(Beginning of Supplied data)

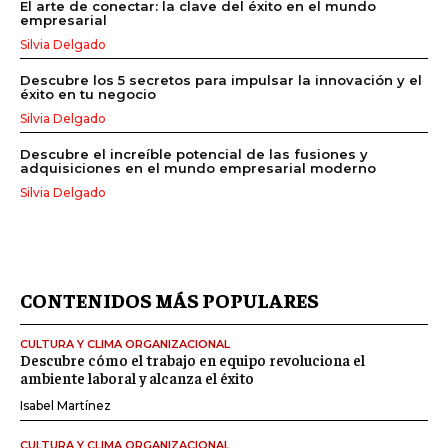
El arte de conectar: la clave del éxito en el mundo
empresarial
Silvia Delgado
Descubre los 5 secretos para impulsar la innovación y el
éxito en tu negocio
Silvia Delgado
Descubre el increíble potencial de las fusiones y
adquisiciones en el mundo empresarial moderno
Silvia Delgado
CONTENIDOS MÁS POPULARES
CULTURA Y CLIMA ORGANIZACIONAL
Descubre cómo el trabajo en equipo revoluciona el
ambiente laboral y alcanza el éxito
Isabel Martínez
CULTURA Y CLIMA ORGANIZACIONAL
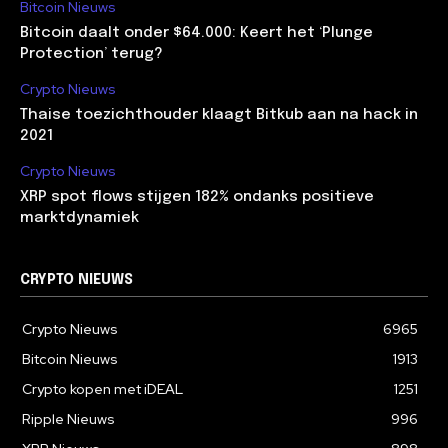
Bitcoin Nieuws
Bitcoin daalt onder $64.000: Keert het ‘Plunge
Protection’ terug?
Crypto Nieuws
Thaise toezichthouder klaagt Bitkub aan na hack in
2021
Crypto Nieuws
XRP spot flows stijgen 182% ondanks positieve
marktdynamiek
CRYPTO NIEUWS
Crypto Nieuws
6965
Bitcoin Nieuws
1913
Crypto kopen met iDEAL
1251
Ripple Nieuws
996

(End of Supplied data)

Problem to solve:
Each line, starting with the one containing "Protection’ terug?" and ending with the last line of the records above, should be reproduced exactly.

Answer section:
Protection’ terug?
Crypto Nieuws
Thaise toezichthouder klaagt Bitkub aan na hack in
2021
Crypto Nieuws
XRP spot flows stijgen 182% ondanks positieve
marktdynamiek
CRYPTO NIEUWS
Crypto Nieuws
6965
Bitcoin Nieuws
1913
Crypto kopen met iDEAL
1251
Ripple Nieuws
996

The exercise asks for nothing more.